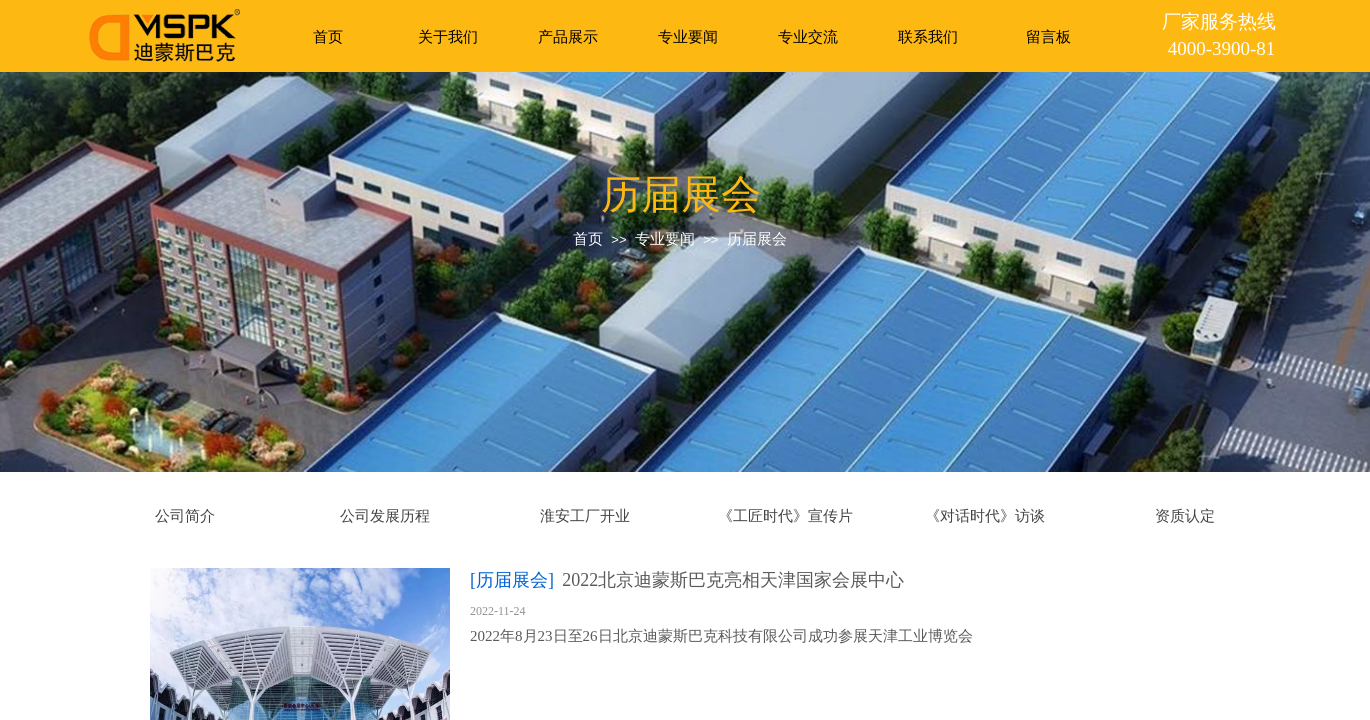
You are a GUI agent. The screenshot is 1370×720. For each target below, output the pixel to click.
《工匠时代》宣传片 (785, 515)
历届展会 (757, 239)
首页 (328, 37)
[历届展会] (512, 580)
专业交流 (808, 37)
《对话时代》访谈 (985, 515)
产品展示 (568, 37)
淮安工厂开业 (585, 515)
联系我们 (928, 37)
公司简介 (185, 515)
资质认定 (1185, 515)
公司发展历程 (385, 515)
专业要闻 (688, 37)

———

Each record above is to be copied exactly. Drop the pictures.

■ **Final answer**
You are a GUI agent. The screenshot is 1370×720. For each target below, output the pixel to click.
《工匠时代》宣传片 (785, 515)
历届展会 (757, 239)
首页 (328, 37)
[历届展会] (512, 580)
专业交流 (808, 37)
《对话时代》访谈 (985, 515)
产品展示 (568, 37)
淮安工厂开业 (585, 515)
联系我们 (928, 37)
公司简介 (185, 515)
资质认定 (1185, 515)
公司发展历程 (385, 515)
专业要闻 (688, 37)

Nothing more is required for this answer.